When the kidney stone travels from the kidneys to the bladder, the opening is small; when the kidney stone dilates the opening, severe pain occurs. Older athletes can have pain in the side, in the groin and can have stomach pain. Also, their urine usually turns red or dark pink. Vomiting commonly occurs, and it is difficult to ambulate when the severe pain hits.
Normally, someone with kidney stones will be transported to the emergency room and X-rays or a CT scan is ordered along with a urine test. A urine test will identify blood in the
urine, and the X-ray and CT scan will confirm the location and size of the stone. Pain medicine is normally administered, and the athlete will then go through the process of either trying to pass the stone or have the stone removed.
If the stone is too big to pass and it is above the pelvic prim, lithotripsy is recommended. Lithotripsy is when shockwaves are used to break the stone up into small pieces so it can be passed. If the stone progresses below the pelvic brim and cannot pass, it is removed and a small flexible tube is placed in the ureter to keep the area open.
When the stone passes, it is generally very painful, and it is important to make sure that the stone has, in fact, passed. If the stone doesn’t pass, a process called hydronephrosis can cause damage to the kidney; increased pressure can cause harm to the kidney itself.
Once you have had a kidney stone, there is greater likelihood of a recurrence, so it is very important to hydrate and to drink a minimum of eight to 10 glasses of water or replacement liquids each day. It is also very important to see a urologist immediately if you are experiencing pain. Kidney stones in older athletes appear to be common and extremely painful, and again, my mantra of “hydration, hydration, hydration” is extremely important.
Ask Dr. Rick
“Dear Dr. Rick: Lately, I’ve had pain when I roll over on my shoulder at night trying to sleep. This has been going on for about two months. Can you please tell me what this could be?” Thanks. – James H., Chesterfield, Mo.

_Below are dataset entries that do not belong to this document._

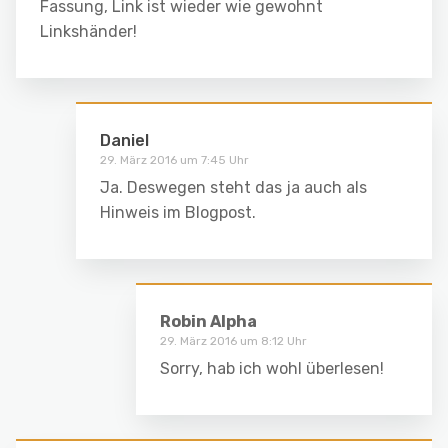
Fassung, Link ist wieder wie gewohnt
Linkshänder!
Daniel
29. März 2016 um 7:45 Uhr
Ja. Deswegen steht das ja auch als
Hinweis im Blogpost.
Robin Alpha
29. März 2016 um 8:12 Uhr
Sorry, hab ich wohl überlesen!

James, what you’re describing most commonly occurs when there is either an impingement or damage to the rotator cuff. Night pain is very common with shoulder problems, and if this has been going on for two months, you need to see your physician and explain to them that you are having night pain and pain whenever you roll over on your shoulder. You also need tell your physician if you are having pain during the day in your shoulder and what type of activities bother your shoulder. Go see your physician soon, and please keep us posted with your progress
“Dear Dr. Rick: When I wear high heels, I experience a great deal of pain in the front part of my knee. Do you have any idea what this could be?” – Lauren R., Ellisville, Mo.
Lauren, normally pain in the front part of the knee when wearing heels is caused by breakdown or some chondromalacia in the back of your kneecap. When you wear heels, pressure is increased in the front part of your knee, which causes patellofemoral overload and pain in the kneecap. I would tell you to begin wearing flat shoes, and if your pain does not resolve, you need to see your physician.
December Medical Tip: Hydrate, hydrate, hydrate!